** Opening Given entries block **
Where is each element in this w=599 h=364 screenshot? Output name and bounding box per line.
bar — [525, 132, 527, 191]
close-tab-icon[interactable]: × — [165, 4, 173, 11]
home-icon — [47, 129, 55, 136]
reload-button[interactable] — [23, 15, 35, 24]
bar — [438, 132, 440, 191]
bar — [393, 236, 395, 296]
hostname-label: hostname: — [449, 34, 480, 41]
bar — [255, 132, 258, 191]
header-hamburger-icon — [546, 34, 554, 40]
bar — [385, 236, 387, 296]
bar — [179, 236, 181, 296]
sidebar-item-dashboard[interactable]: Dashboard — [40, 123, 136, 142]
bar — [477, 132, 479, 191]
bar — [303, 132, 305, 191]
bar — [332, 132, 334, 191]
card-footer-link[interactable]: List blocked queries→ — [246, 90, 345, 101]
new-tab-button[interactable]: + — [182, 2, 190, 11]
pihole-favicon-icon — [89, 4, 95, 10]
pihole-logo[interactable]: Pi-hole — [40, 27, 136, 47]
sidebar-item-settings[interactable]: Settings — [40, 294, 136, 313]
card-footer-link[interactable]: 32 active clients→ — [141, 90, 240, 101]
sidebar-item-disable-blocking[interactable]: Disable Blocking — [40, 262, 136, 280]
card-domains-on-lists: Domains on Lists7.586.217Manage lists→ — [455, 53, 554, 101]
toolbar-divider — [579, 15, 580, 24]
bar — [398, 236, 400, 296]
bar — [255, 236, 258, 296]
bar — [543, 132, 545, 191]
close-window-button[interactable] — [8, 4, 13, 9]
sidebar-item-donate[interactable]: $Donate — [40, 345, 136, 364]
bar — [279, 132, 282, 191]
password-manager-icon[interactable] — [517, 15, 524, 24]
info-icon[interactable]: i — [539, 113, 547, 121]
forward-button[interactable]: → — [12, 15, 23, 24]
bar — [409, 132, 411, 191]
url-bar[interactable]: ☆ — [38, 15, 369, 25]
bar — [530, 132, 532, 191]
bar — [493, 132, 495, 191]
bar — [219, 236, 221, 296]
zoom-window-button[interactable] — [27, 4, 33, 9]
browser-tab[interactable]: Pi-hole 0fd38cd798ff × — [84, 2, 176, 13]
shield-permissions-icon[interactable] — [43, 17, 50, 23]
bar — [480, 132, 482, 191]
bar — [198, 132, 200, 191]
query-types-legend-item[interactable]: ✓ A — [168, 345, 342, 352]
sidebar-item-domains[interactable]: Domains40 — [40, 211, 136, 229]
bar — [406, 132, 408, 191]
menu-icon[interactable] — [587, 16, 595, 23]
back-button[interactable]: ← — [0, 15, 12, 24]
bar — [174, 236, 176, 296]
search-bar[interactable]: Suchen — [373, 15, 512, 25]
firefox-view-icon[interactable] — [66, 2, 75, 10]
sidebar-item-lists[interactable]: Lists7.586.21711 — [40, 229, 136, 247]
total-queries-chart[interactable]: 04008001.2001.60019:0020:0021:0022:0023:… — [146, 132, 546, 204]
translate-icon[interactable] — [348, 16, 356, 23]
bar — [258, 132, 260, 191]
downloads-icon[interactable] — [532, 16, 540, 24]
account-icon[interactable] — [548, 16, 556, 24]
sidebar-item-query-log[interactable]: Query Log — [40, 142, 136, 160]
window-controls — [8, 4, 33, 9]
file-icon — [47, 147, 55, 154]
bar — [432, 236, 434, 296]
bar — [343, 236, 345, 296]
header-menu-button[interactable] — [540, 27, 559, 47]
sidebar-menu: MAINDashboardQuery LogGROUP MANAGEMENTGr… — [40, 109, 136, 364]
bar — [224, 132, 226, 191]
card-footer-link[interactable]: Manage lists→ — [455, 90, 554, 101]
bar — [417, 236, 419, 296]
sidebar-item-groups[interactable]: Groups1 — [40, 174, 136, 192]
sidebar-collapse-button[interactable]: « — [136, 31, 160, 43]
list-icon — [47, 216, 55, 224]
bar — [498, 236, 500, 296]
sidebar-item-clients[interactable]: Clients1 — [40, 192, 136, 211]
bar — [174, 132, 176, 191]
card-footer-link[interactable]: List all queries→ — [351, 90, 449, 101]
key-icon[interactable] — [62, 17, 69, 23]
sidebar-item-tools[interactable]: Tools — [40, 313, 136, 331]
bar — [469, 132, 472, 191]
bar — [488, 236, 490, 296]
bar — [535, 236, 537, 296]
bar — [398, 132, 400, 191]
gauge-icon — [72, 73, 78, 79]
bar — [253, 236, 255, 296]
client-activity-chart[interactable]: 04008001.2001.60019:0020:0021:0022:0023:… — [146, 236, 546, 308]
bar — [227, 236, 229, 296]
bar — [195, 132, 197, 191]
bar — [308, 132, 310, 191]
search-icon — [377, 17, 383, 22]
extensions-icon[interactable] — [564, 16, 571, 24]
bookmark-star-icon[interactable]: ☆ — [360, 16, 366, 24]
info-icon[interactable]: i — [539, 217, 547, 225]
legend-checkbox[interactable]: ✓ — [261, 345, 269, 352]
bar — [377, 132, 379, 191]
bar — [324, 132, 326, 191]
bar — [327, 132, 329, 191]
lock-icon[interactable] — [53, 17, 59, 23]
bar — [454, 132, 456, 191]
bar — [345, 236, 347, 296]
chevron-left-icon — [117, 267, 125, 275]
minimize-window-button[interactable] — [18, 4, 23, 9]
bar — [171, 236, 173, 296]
** Closing Given entries block **
## Activity
Reproduce all the records. Keep them exact, please.

## Solution to this task
Where is each element in this w=599 h=364 screenshot? Output name and bounding box per line.
bar — [525, 132, 527, 191]
close-tab-icon[interactable]: × — [165, 4, 173, 11]
home-icon — [47, 129, 55, 136]
reload-button[interactable] — [23, 15, 35, 24]
bar — [438, 132, 440, 191]
bar — [393, 236, 395, 296]
hostname-label: hostname: — [449, 34, 480, 41]
bar — [255, 132, 258, 191]
header-hamburger-icon — [546, 34, 554, 40]
bar — [385, 236, 387, 296]
bar — [179, 236, 181, 296]
sidebar-item-dashboard[interactable]: Dashboard — [40, 123, 136, 142]
bar — [477, 132, 479, 191]
bar — [303, 132, 305, 191]
bar — [332, 132, 334, 191]
card-footer-link[interactable]: List blocked queries→ — [246, 90, 345, 101]
new-tab-button[interactable]: + — [182, 2, 190, 11]
pihole-favicon-icon — [89, 4, 95, 10]
pihole-logo[interactable]: Pi-hole — [40, 27, 136, 47]
sidebar-item-settings[interactable]: Settings — [40, 294, 136, 313]
card-footer-link[interactable]: 32 active clients→ — [141, 90, 240, 101]
sidebar-item-disable-blocking[interactable]: Disable Blocking — [40, 262, 136, 280]
card-domains-on-lists: Domains on Lists7.586.217Manage lists→ — [455, 53, 554, 101]
toolbar-divider — [579, 15, 580, 24]
bar — [398, 236, 400, 296]
bar — [255, 236, 258, 296]
bar — [543, 132, 545, 191]
close-window-button[interactable] — [8, 4, 13, 9]
sidebar-item-donate[interactable]: $Donate — [40, 345, 136, 364]
bar — [279, 132, 282, 191]
password-manager-icon[interactable] — [517, 15, 524, 24]
info-icon[interactable]: i — [539, 113, 547, 121]
forward-button[interactable]: → — [12, 15, 23, 24]
bar — [409, 132, 411, 191]
url-bar[interactable]: ☆ — [38, 15, 369, 25]
bar — [530, 132, 532, 191]
bar — [493, 132, 495, 191]
bar — [219, 236, 221, 296]
zoom-window-button[interactable] — [27, 4, 33, 9]
browser-tab[interactable]: Pi-hole 0fd38cd798ff × — [84, 2, 176, 13]
shield-permissions-icon[interactable] — [43, 17, 50, 23]
bar — [480, 132, 482, 191]
bar — [198, 132, 200, 191]
query-types-legend-item[interactable]: ✓ A — [168, 345, 342, 352]
sidebar-item-domains[interactable]: Domains40 — [40, 211, 136, 229]
bar — [406, 132, 408, 191]
menu-icon[interactable] — [587, 16, 595, 23]
back-button[interactable]: ← — [0, 15, 12, 24]
bar — [174, 236, 176, 296]
search-bar[interactable]: Suchen — [373, 15, 512, 25]
firefox-view-icon[interactable] — [66, 2, 75, 10]
sidebar-item-lists[interactable]: Lists7.586.21711 — [40, 229, 136, 247]
total-queries-chart[interactable]: 04008001.2001.60019:0020:0021:0022:0023:… — [146, 132, 546, 204]
translate-icon[interactable] — [348, 16, 356, 23]
bar — [258, 132, 260, 191]
downloads-icon[interactable] — [532, 16, 540, 24]
account-icon[interactable] — [548, 16, 556, 24]
sidebar-item-query-log[interactable]: Query Log — [40, 142, 136, 160]
window-controls — [8, 4, 33, 9]
file-icon — [47, 147, 55, 154]
bar — [432, 236, 434, 296]
bar — [343, 236, 345, 296]
header-menu-button[interactable] — [540, 27, 559, 47]
sidebar-menu: MAINDashboardQuery LogGROUP MANAGEMENTGr… — [40, 109, 136, 364]
bar — [224, 132, 226, 191]
card-footer-link[interactable]: Manage lists→ — [455, 90, 554, 101]
bar — [417, 236, 419, 296]
sidebar-item-groups[interactable]: Groups1 — [40, 174, 136, 192]
sidebar-collapse-button[interactable]: « — [136, 31, 160, 43]
list-icon — [47, 216, 55, 224]
bar — [498, 236, 500, 296]
sidebar-item-clients[interactable]: Clients1 — [40, 192, 136, 211]
bar — [174, 132, 176, 191]
card-footer-link[interactable]: List all queries→ — [351, 90, 449, 101]
key-icon[interactable] — [62, 17, 69, 23]
sidebar-item-tools[interactable]: Tools — [40, 313, 136, 331]
bar — [469, 132, 472, 191]
bar — [488, 236, 490, 296]
bar — [535, 236, 537, 296]
bar — [398, 132, 400, 191]
gauge-icon — [72, 73, 78, 79]
bar — [253, 236, 255, 296]
client-activity-chart[interactable]: 04008001.2001.60019:0020:0021:0022:0023:… — [146, 236, 546, 308]
bar — [227, 236, 229, 296]
bar — [195, 132, 197, 191]
bar — [308, 132, 310, 191]
search-icon — [377, 17, 383, 22]
extensions-icon[interactable] — [564, 16, 571, 24]
bookmark-star-icon[interactable]: ☆ — [360, 16, 366, 24]
info-icon[interactable]: i — [539, 217, 547, 225]
legend-checkbox[interactable]: ✓ — [261, 345, 269, 352]
bar — [377, 132, 379, 191]
bar — [324, 132, 326, 191]
bar — [327, 132, 329, 191]
lock-icon[interactable] — [53, 17, 59, 23]
bar — [454, 132, 456, 191]
bar — [345, 236, 347, 296]
chevron-left-icon — [117, 267, 125, 275]
minimize-window-button[interactable] — [18, 4, 23, 9]
bar — [171, 236, 173, 296]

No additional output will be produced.